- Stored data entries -
────────────────────

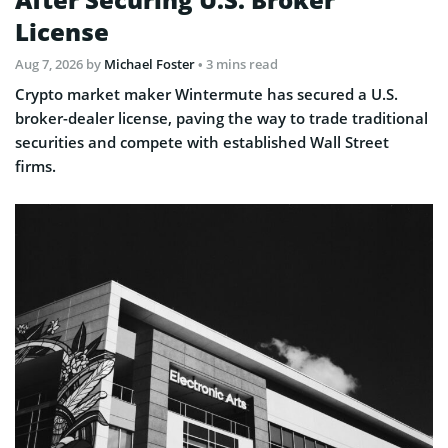
License
Aug 7, 2026
by
Michael Foster
• 3 mins read
Crypto market maker Wintermute has secured a U.S.
broker-dealer license, paving the way to trade traditional
securities and compete with established Wall Street
firms.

────────────────────

- Problem to solve -
Set every entry down again word for word, but not the pictures.

- Answer to this problem -
License
Aug 7, 2026
by
Michael Foster
• 3 mins read
Crypto market maker Wintermute has secured a U.S.
broker-dealer license, paving the way to trade traditional
securities and compete with established Wall Street
firms.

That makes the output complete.